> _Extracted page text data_
^^^^^^^^

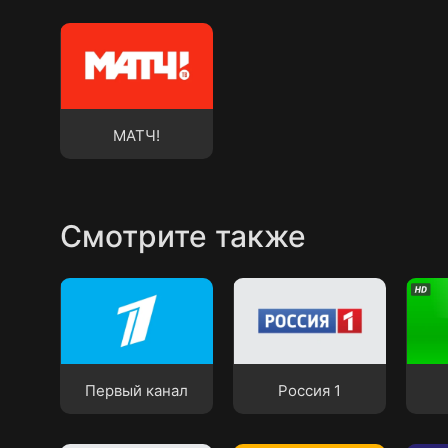
МАТЧ!
МАТЧ!
Смотрите также
Первый канал
Россия 1
НТВ
Первый канал
Россия 1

^^^^^^^^

Repeat the lines above exactly, and keep every picture out.

> _ANSWER BELOW_
МАТЧ!
МАТЧ!
Смотрите также
Первый канал
Россия 1
НТВ
Первый канал
Россия 1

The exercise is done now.